Ollie turned to see a slight and narrow, precise little man wearing a blue blazer, a red tie, a white shirt, gray slacks, gray socks, and black loafers. Ever since the terrorist bombing at Clarendon Hall, everybody in this city dressed like an American flag. Ollie figured half of them were faking it.
“We’re having a conversation here,” he said.
“I’m sorry, sir, but I wanted to ask…”
“You know this man?” Ollie asked Pierce.
“Yes, he’s our press rep. Josh Coogan.”
“Excuse me, Alan,” Coogan said, “but I was wondering if I should get back to headquarters. I know there’ll be hundreds of calls…”
“No, this is a crime scene,” Ollie said. “Stick around.”
Coogan looked flustered for a moment.
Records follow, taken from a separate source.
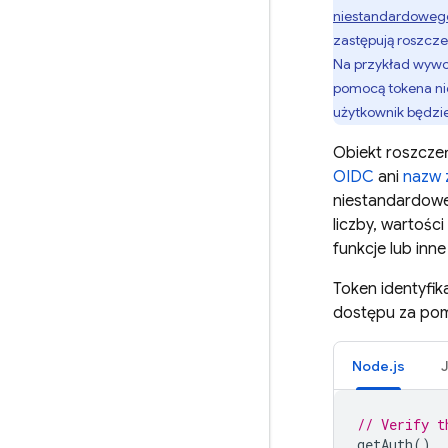
niestandardoweg
zastępują roszcze
Na przykład wyw
pomocą tokena n
użytkownik będzie
Obiekt roszcze
OIDC
ani
nazw 
niestandardowe 
liczby, wartości
funkcje lub in
Token identyfi
dostępu za pom
Node.js
// Verify t
getAuth
()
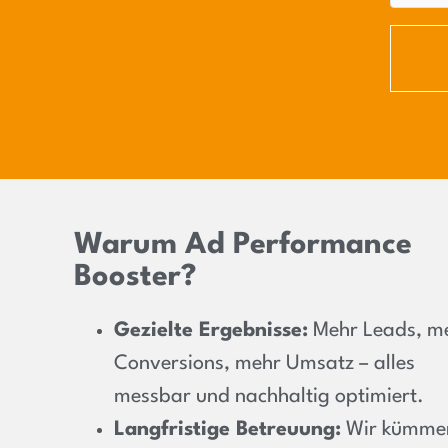
Warum Ad Performance
Booster?
Gezielte Ergebnisse:
Mehr Leads, m
Conversions, mehr Umsatz – alles
messbar und nachhaltig optimiert.
Langfristige Betreuung:
Wir kümme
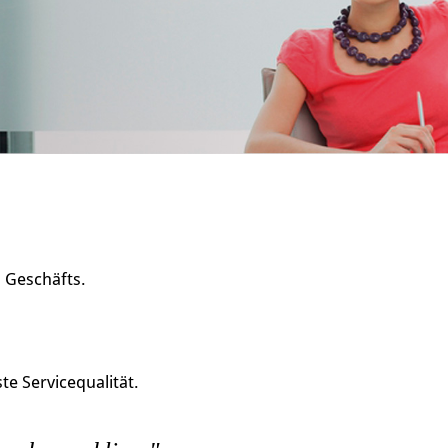
s Geschäfts.
e Servicequalität.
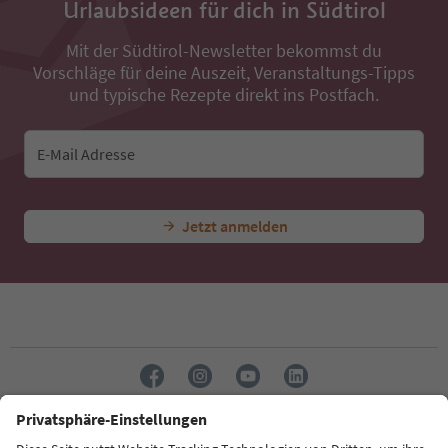
Urlaubsideen für dich in Südtirol
Mit der Südtirol-Newsletter bekommst du
Vorschläge für deine Auszeit, Veranstaltungs-Tipps
und typische Rezepte direkt ins Postfach.
E-Mail Adresse
Jetzt anmelden
Sprache: Deutsch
He was maybe twenty-four, twenty-five years old, but he suddenly looked like a high school kid who hadn’t done his assignment and had got called on while he was trying to catch a nap. Ollie didn’t have much sympathy for politicians, but all at once this seemed very sad here, two guys who all at once didn’t know what to do with themselves. He almost felt like taking them out for a beer. Instead, he said, “Were you here in the hall when all this happened, Mr. Coogan?”